# Re occurring problem



## Daniel (20/10/16)

So been back on the vaping a while, and decided I'm going to try my previous ADV 50/50 mix... But it seems I have a problem. Coughing ensued almost immediately. I vape a higher vg juice and it's much better... 

Now I'm not going to name the local vendor but I've tried other juices from them and same story Coughing almost after every toot. 

Seems fruity flavors are more harsh but desert flavors are better. Will have to experiment more and see... Any advise will be appreciated and will continue convo over PM if someone wants to know the vendor maybe others experience the same.


----------



## Andre (20/10/16)

Maybe that vendor can mix it at higher VG for you?


----------



## Daniel (20/10/16)

@Andre I'm thinking the same but the last time the flavour was very muted. I'm also battling with flavors everything tastes the same. Maybe vapers fatigue? When I start vaping a juice it's fine for the first few toots then just looses flavour. Currently vaping custard flavour in the Melo and its well dull with a weird synthetic after taste and it's a brand new coil only a week old.

Reactions: Like 1


----------



## Andre (20/10/16)

Daniel said:


> @Andre I'm thinking the same but the last time the flavour was very muted. I'm also battling with flavors everything tastes the same. Maybe vapers fatigue? When I start vaping a juice it's fine for the first few toots then just looses flavour. Currently vaping custard flavour in the Melo and its well dull with a weird synthetic after taste and it's a brand new coil only a week old.

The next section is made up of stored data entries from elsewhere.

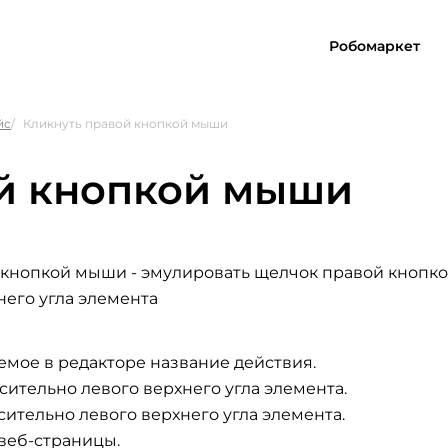
Робомаркет
йс
Кликнуть правой кнопкой мыши
й кнопкой мыши
й кнопкой мыши
- эмулировать щелчок правой кнопк
него угла элемента
емое в редакторе название действия.
сительно левого верхнего угла элемента.
сительно левого верхнего угла элемента.
веб-страницы.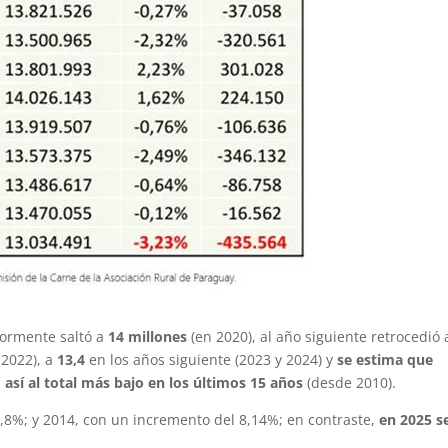
iormente saltó a
14 millones
(en 2020), al año siguiente retrocedió 
 2022), a
13,4
en los años siguiente (2023 y 2024) y
se estima que
 así al total más bajo en los últimos 15 años
(desde 2010).
8%; y 2014, con un incremento del 8,14%; en contraste,
en 2025 s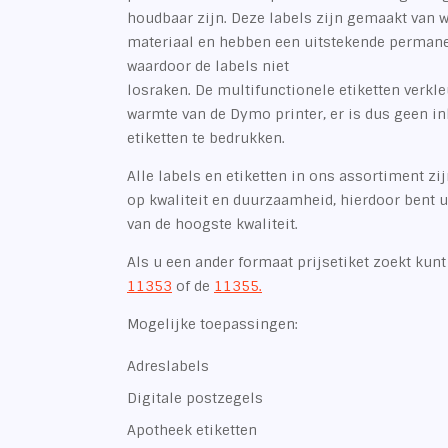
houdbaar zijn. Deze labels zijn gemaakt van 
materiaal en hebben een uitstekende permane
waardoor de labels niet
losraken. De multifunctionele etiketten verkl
warmte van de Dymo printer, er is dus geen i
etiketten te bedrukken.
Alle labels en etiketten in ons assortiment zi
op kwaliteit en duurzaamheid, hierdoor bent u 
van de hoogste kwaliteit.
Als u een ander formaat prijsetiket zoekt kunt 
11353
of de
11355.
Mogelijke toepassingen:
Adreslabels
Digitale postzegels
Apotheek etiketten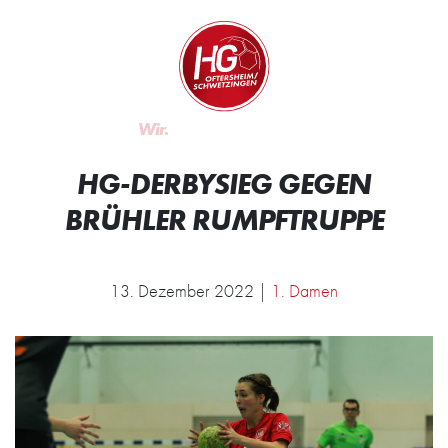
Zum Inhalt springen
Zur Startseite
Wir.
Rocken.
HG-DERBYSIEG GEGEN
BRÜHLER RUMPFTRUPPE
13. Dezember 2022 |
1. Damen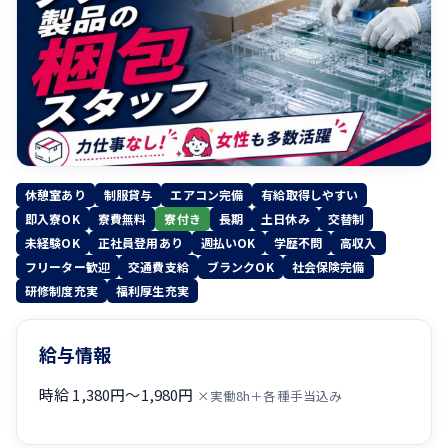
休憩室あり
制服貸与
エアコン完備
有給取得しやすい
即入寮OK
寮費無料
寮付き
長期
土日休み
交替制
未経験OK
正社員登用あり
週払いOK
学歴不問
高収入
フリーター歓迎
交通費支給
ブランクOK
社会保険完備
研修制度充実
福利厚生充実
給与情報
時給 1,380円〜1,980円
×実働8h＋各種手当込み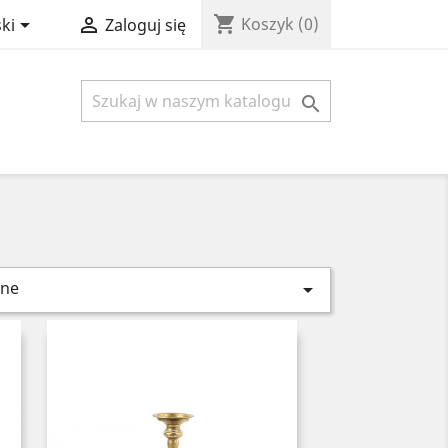
shopping_cart


Koszyk
(0)
ki
Zaloguj się

ne
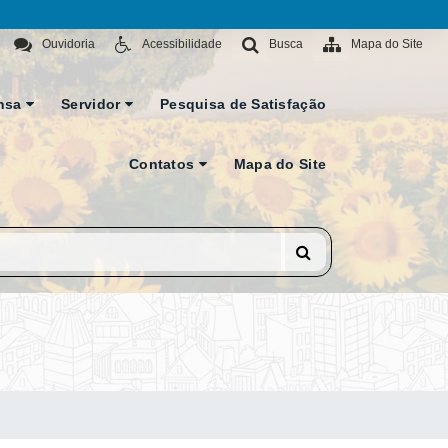
Ouvidoria
Acessibilidade
Busca
Mapa do Site
nsa
Servidor
Pesquisa de Satisfação
Contatos
Mapa do Site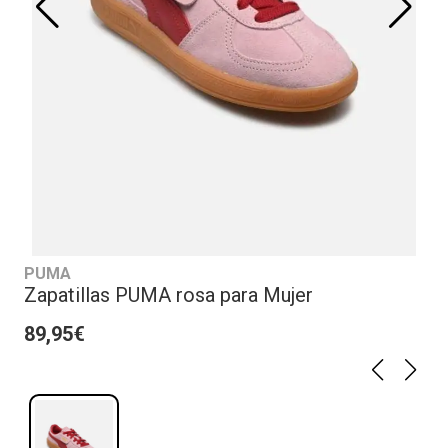
PUMA
Zapatillas PUMA rosa para Mujer
89,95€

The vendor would probably up the flavour concentrates with higher VG?


----------



## Daniel (20/10/16)

@Andre yeah suppose but I'm R500 down on juice so hopefully they will accommodate


----------



## Lord Vetinari (20/10/16)

Stop buying shake and vape poop quality juice on line. Hit up a real shop and taste. The problem REALLY is the quality.


Andre said:


> The vendor would probably up the flavour concentrates with higher VG?

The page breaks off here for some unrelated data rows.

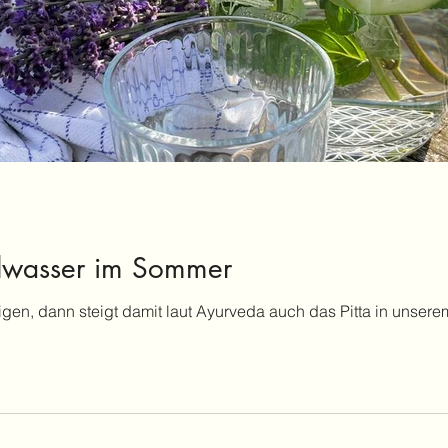
elwasser im Sommer
gen, dann steigt damit laut Ayurveda auch das Pitta in unserem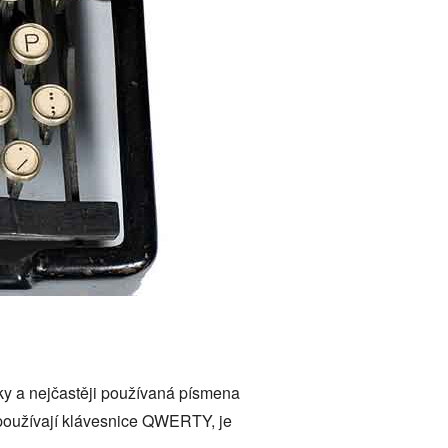
ky a nejčastěji používaná písmena
 používají klávesnice QWERTY, je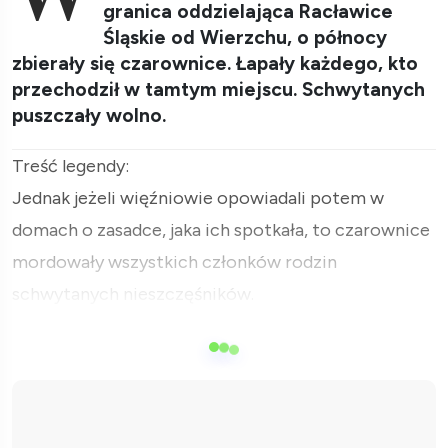
granica oddzielająca Racławice
Śląskie od Wierzchu, o północy
zbierały się czarownice. Łapały każdego, kto
przechodził w tamtym miejscu. Schwytanych
puszczały wolno.
Treść legendy:
Jednak jeżeli więźniowie opowiadali potem w
domach o zasadce, jaka ich spotkała, to czarownice
mordowały wszystkich członków rodzin
schwytanych nieszczęśników.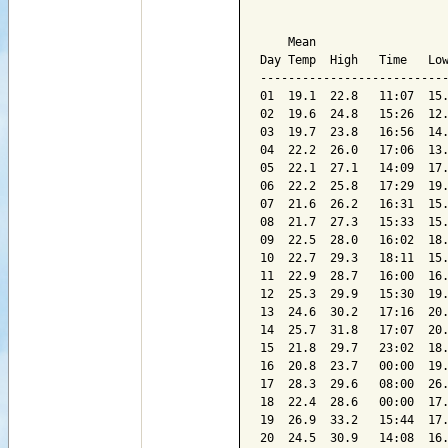
                           
    Mean                   
Day Temp  High   Time   Low
---------------------------
01  19.1  22.8   11:07  15.
02  19.6  24.8   15:26  12.
03  19.7  23.8   16:56  14.
04  22.2  26.0   17:06  13.
05  22.1  27.1   14:09  17.
06  22.2  25.8   17:29  19.
07  21.6  26.2   16:31  15.
08  21.7  27.3   15:33  15.
09  22.5  28.0   16:02  18.
10  22.7  29.3   18:11  15.
11  22.9  28.7   16:00  16.
12  25.3  29.9   15:30  19.
13  24.6  30.2   17:16  20.
14  25.7  31.8   17:07  20.
15  21.8  29.7   23:02  18.
16  20.8  23.7   00:00  19.
17  28.3  29.6   08:00  26.
18  22.4  28.6   00:00  17.
19  26.9  33.2   15:44  17.
20  24.5  30.9   14:08  16.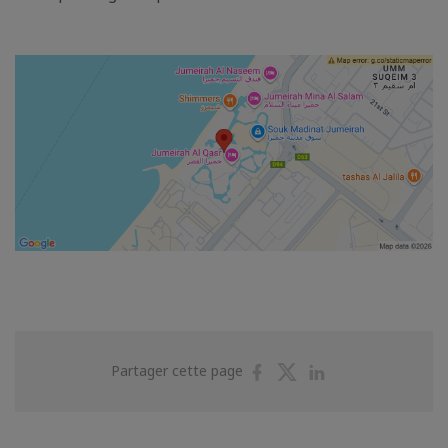
Partager
Partager
Partager
Partager cette page
sur
sur
sur
Facebook
Twitter
Linkedin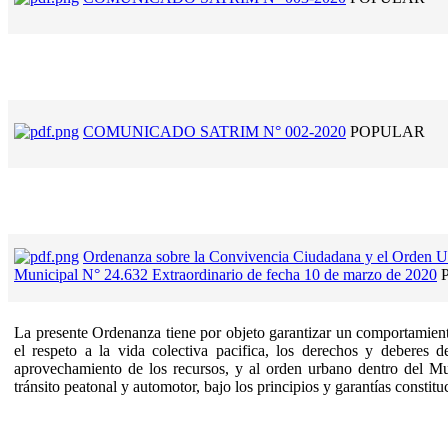
COMUNICADO SATRIM N° 002-2020
POPULAR
Ordenanza sobre la Convivencia Ciudadana y el Orden U
Municipal N° 24.632 Extraordinario de fecha 10 de marzo de 2020
La presente Ordenanza tiene por objeto garantizar un comportamient
el respeto a la vida colectiva pacifica, los derechos y deberes
aprovechamiento de los recursos, y al orden urbano dentro del Mun
tránsito peatonal y automotor, bajo los principios y garantías constitu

No way. No way on earth. Have you ever done this with a mix? No. No they will not. I wouldnt. Would make the math as a vendor such a hassle.


----------



## Daniel (20/10/16)

Thx @Mustrum Ridcully you just signed up to be my personal juice guru pls PM me some shops to hit


----------



## Daniel (25/10/16)

OK so update , trying different juices higher VG and it seems the coughing continues .... another vaper suggested might be the NIC used so will maybe try and get some 0mg juice and try that. This is getting annoying ...... 

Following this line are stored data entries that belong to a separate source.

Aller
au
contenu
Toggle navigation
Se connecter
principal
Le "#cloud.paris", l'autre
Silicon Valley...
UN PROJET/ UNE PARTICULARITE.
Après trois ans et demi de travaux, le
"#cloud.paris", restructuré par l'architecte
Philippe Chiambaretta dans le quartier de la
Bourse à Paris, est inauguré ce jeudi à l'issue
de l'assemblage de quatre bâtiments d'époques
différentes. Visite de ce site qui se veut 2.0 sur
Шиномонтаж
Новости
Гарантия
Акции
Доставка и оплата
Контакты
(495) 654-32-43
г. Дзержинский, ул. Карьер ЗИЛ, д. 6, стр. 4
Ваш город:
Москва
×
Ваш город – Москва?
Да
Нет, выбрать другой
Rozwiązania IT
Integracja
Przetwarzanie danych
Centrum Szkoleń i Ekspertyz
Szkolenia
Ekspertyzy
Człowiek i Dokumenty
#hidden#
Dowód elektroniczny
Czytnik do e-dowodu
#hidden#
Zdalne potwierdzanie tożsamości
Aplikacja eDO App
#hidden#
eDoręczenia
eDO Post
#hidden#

Currently vaping on a Melo III with ceramic 0.9 coil might be that the coil is k@k ? Don't taste a burning and coil inspection looks ok slight black residue but nothing major. Funny thing if I vape on the Reo the coughing is less , even with higher PG juices ..... weird ....


----------



## daniel craig (25/10/16)

Daniel said:


> OK so update , trying different juices higher VG and it seems the coughing continues .... another vaper suggested might be the NIC used so will maybe try and get some 0mg juice and try that. This is getting annoying ......
> 
> Currently vaping on a Melo III with ceramic 0.9 coil might be that the coil is k@k ? Don't taste a burning and coil inspection looks ok slight black residue but nothing major. Funny thing if I vape on the Reo the coughing is less , even with higher PG juices ..... weird ....


There are some Ccell coils that are duds. It's possible that you have a dud maybe? I noticed that when using fruity flavors, you should go for a lower nic content because the concentrates used in them have a sort of 'harshness' to them. Lower nic content will help with this harshness. Like @Andre suggested, some vendors like Vapour Mountain for example allow you to customise a mix to your liking. If you like a certain juice and find it harsh or you want it in a higher VG ratio, PM the maker and I'm sure they will gladly assist and customise a juice to your liking.


----------